Friday, July 25, 2008

The Art of Our Understanding

Ah, the ongoing great battle between whether something is an 'art', a 'science' or 'engineering'. Geeks, more than anyone else, love to fight this one out.

I read Knuth's take, hiding over at Paul Graham's site:

I find that his definition for the word art is a huge let down. Art, in the way he writes about it, is really just the unstructured act of doing anything. If it ain't organized, then it must be art.

That, as history shows, is a reasonable use of the word, but it is depressingly cold. It is so because there are more dimensions to human existence than just being. We straddle these wonderful worlds of emotion and thought, sitting on the fence in between.

Our emotions form primitive reactions to the world around us. They are, in all sense, the very opposite of logical thought. They drive us to do crazy and irrational things.

It's not hard to guess that we're actually in the process of evolving from primal emotional creatures to higher forms of logical entities. These days we're caught in the middle. We can be rational and think our way out of the problems, but we can also succumb to crazy emotional responses. This leads to a duality in our perspective. The natural order of things, is an emotional sense, with its rules about the survival of the species. Our intellectual order, is about higher values such as justice and fair-play. Abstract concepts that seem out of place in the real world.

It is emotion, I truly believe, that when rendered into a tangible form sets some constructive act apart from the others. A building houses us, but a majestic one takes our breath away. A graphic designer makes pretty images, but a great painter endows them with that full sense of being. A singer might belt out the notes in tune, but a talented musician can bring tears to our eyes. Any person can stand up and say a dialog, but an actor makes us believe that they feeling it.

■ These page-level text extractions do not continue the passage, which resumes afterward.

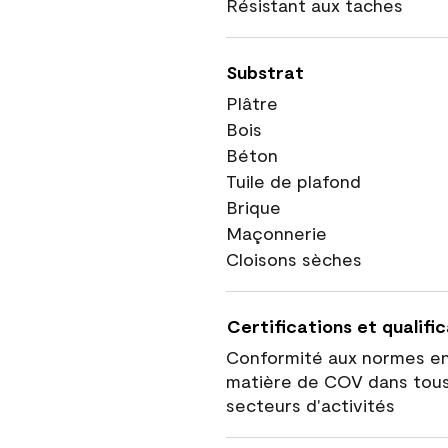
Résistant aux taches
Substrat
Plâtre
Bois
Béton
Tuile de plafond
Brique
Maçonnerie
Cloisons sèches
Certifications et qualifi
Conformité aux normes e
matière de COV dans tous
secteurs d'activités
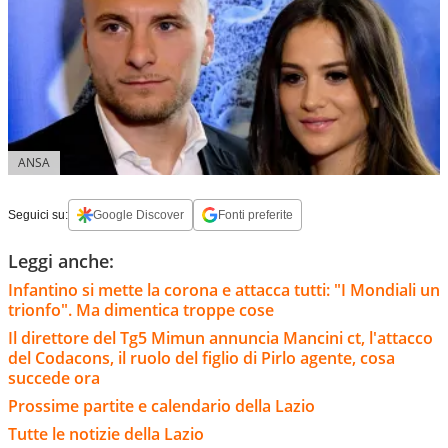
ANSA
Seguici su:
Google Discover
Fonti preferite
Leggi anche:
Infantino si mette la corona e attacca tutti: "I Mondiali un
trionfo". Ma dimentica troppe cose
Il direttore del Tg5 Mimun annuncia Mancini ct, l'attacco
del Codacons, il ruolo del figlio di Pirlo agente, cosa
succede ora
Prossime partite e calendario della Lazio
Tutte le notizie della Lazio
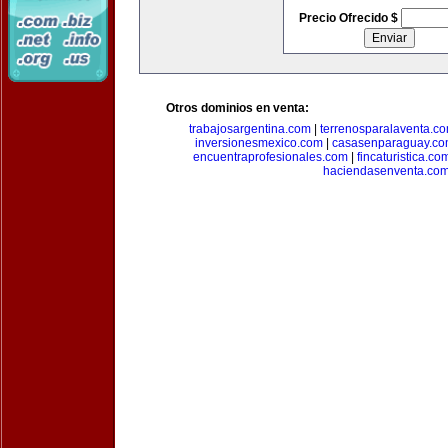
Precio Ofrecido $
Otros dominios en venta:
trabajosargentina.com
|
terrenosparalaventa.c
inversionesmexico.com
|
casasenparaguay.c
encuentraprofesionales.com
|
fincaturistica.co
haciendasenventa.co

Again, and again the differences come down to how various people have crossed beyond just an act, and have found some indescribable way to add emotional context to their work. They touch us at our very core. They reach out to our primitive side.

And, to make it even more interesting, because it is some low-level reactive nature within us, it is virtually impossible to wrap it in a logical foundation. You can not say it, teach it, or pass it on in any concrete manner. It must be felt to be understood, and experienced to be copied. It is beyond our rational thought.

The problem with Knuth's practical definition for the word 'art', is that it does not distinguish between those things that just are, and those that have gone well beyond. It makes it reasonable to talk about the 'art of knitting a sweater' for instance. While that does pay homage to the skill required to actually do the work, it indirectly puts the sweater along side great classic works. Works that inspire emotion in ways that a sweater never could.

Personally, I think the term art, when it is applied in the narrower modern context should only refer to those things that connect with us on an emotional level. We need to distinguish between ordinary stuff, and those great works that enlighten us in some ethereal way. If we use one term for both, we will quickly lose all of our art in a sea of pretty pictures, and that would be sad.

There is something that should be appreciated in people using their skills to create things in an unstructured manner, but it is a rather common event. It happens all the time, all over the world. Artisans craft wares, artists create masterpieces. Art, at least in the sense that I mean it, is a rare and wondrous event. We lose some of ourselves when we fail to recognize that.